::: TASK DATA :::

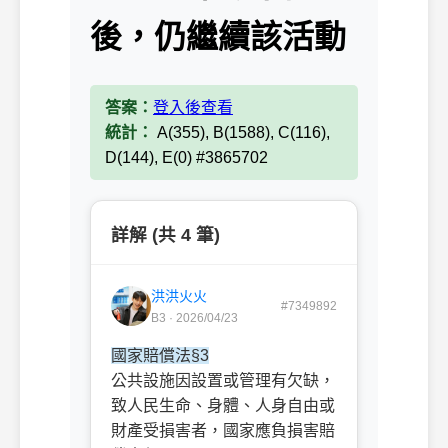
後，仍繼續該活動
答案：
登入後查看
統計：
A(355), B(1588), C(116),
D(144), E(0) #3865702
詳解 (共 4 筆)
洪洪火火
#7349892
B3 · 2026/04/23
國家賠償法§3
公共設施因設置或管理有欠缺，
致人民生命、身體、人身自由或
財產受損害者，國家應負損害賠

:::
::: TASK DATA :::

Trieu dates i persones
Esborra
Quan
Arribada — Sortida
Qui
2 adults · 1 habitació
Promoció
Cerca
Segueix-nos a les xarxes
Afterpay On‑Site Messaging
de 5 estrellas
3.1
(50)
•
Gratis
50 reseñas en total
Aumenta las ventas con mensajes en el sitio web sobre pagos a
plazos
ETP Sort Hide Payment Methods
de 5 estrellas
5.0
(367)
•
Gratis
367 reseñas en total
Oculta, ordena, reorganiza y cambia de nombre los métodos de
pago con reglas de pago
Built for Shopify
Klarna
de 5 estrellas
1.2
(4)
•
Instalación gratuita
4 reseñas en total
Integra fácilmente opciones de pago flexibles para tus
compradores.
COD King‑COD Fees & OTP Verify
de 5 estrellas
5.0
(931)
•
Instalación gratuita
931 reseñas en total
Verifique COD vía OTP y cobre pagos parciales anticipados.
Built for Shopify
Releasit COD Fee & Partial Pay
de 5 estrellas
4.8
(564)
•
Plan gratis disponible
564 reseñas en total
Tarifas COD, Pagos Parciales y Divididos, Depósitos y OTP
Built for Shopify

:::

WHAT TO PRODUCE — Every line above with the string "total" in it needs to be copied.

OUTPUT OF THE EXERCISE —
50 reseñas en total
367 reseñas en total
4 reseñas en total
931 reseñas en total
564 reseñas en total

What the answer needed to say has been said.